Dünya genelinde demans vakalarının arttığı uzun süredir bilinen bir gerçek. Ancak Çin’deki vaka sayılarındaki hızlı yükseliş, küresel eğilimlerin ötesine geçerek dikkat çekici bir boyuta ulaştı.
Son 30 yıla bakıldığında, Çin’de demansla yaşayan kişi sayısı dört kattan fazla artış gösterdi. 1990 yılında yaklaşık 4 milyon olan demans hastası sayısı, 2021 itibarıyla 17 milyona yaklaştı. Karşılaştırmak gerekirse, aynı dönemde dünya genelindeki demans vakaları 22 milyondan 57 milyona çıktı. Bu durum, Çin’in global ölçekte neden daha çok öne çıktığını açıkça ortaya koyuyor.
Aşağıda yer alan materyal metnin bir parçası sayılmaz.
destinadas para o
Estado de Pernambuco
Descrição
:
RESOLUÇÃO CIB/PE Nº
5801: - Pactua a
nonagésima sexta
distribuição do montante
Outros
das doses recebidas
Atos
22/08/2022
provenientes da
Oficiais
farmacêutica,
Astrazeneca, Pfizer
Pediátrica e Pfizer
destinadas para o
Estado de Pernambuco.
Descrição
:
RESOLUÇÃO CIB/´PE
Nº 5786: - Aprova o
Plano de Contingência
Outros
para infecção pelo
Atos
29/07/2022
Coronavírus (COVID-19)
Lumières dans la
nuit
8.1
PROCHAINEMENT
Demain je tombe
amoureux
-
Uzmanlara göre Çin’de demansın bu kadar hızlı yayılmasının en büyük nedeni ülkenin hızla yaşlanan nüfusu. 1950’lerde yaşanan doğum patlaması sonucu doğan milyonlarca kişi bugün 70 yaş ve üzerine ulaştı. Yaşlılık, demans için en önemli risk faktörlerinden biri olduğu için bu durum kaçınılmaz olarak vaka sayılarında ciddi bir artışa yol açtı.
Ancak yaşlanma tek başına bu tabloyu tam anlamıyla açıklamakta yetersiz kalıyor. Çin’deki yaşam tarzı değişiklikleri de demans vakalarını körükleyen önemli unsurlar arasında. Özellikle yaygın sigara kullanımı dikkat çekiyor. Ülkede erkeklerin yaklaşık %50’si sigara içerken, kadınlarda bu oran daha düşük olsa da toplum genelinde tütün bağımlılığı ciddi bir sorun olmaya devam ediyor. Oysa Batı ülkelerinde son yıllarda sigara tüketiminde belirgin bir düşüş gözlemleniyor.
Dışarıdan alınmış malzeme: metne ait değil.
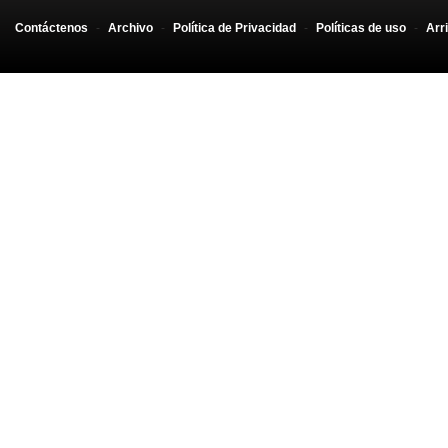
Contáctenos
-
Archivo
-
Política de Privacidad
-
Políticas de uso
-
Arr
Beslenme alışkanlıkları ve metabolik hastalıklar
Çin’deki demans artışını hızlandıran bir diğer önemli faktör, Batı tarzı beslenme alışkanlıklarının yaygınlaşması. Özellikle yağ ve şeker oranı yüksek, işlenmiş gıdaların tüketimi arttıkça diyabet ve obezite oranlarında da ciddi bir yükseliş görülüyor. Bu kronik hastalıklar, demans riskini doğrudan artıran etkenler olarak biliniyor.
Genç nesillerin daha sağlıklı yaşam alışkanlıklarını benimseme eğiliminde olduğu görülse de, önceki kuşakların birikmiş sağlık sorunları halen toplumu etkilemeye devam ediyor. Bu nedenle, kısa vadede demans vakalarının düşmesi beklenmiyor.
Demans yalnızca tıbbi açıdan değil, sosyal ve ekonomik boyutlarıyla da Çin’i zorlayan bir sorun haline gelmiş durumda. Bu hastalık, uzun süreli bakım ve sürekli destek gerektirdiğinden dolayı aileler ve sağlık sistemi üzerinde ciddi bir yük oluşturuyor. Diğer yandan, Çin’in yaşlanan nüfusuna karşılık genç ve üretken iş gücünün azalması, bakım hizmetlerinin sürdürülebilirliğini de tehlikeye atıyor.
Çin için zorlu bir gelecek
Araştırmalar, Çin’de demans vakalarının önümüzdeki yıllarda küresel ölçekte en yüksek seviyelerde kalmaya devam edeceğini öngörüyor. Her ne kadar uzmanlar bu artışı tetikleyen faktörleri detaylıca incelemeye devam etse de, sorunun boyutu giderek büyüyor ve çözüm için kapsamlı halk sağlığı politikalarına ihtiyaç duyuluyor.
Etkili müdahaleler ve uzun vadeli planlamalarla, bu sürecin yönetilebilir hale getirilmesi mümkün olabilir. Ancak Çin’in demansla mücadelede ne kadar hızlı ve etkin adımlar atacağı, yalnızca ülkenin değil, dünya genelinde yaşlanma kaynaklı sağlık sorunlarıyla başa çıkma stratejileri açısından da belirleyici olacak.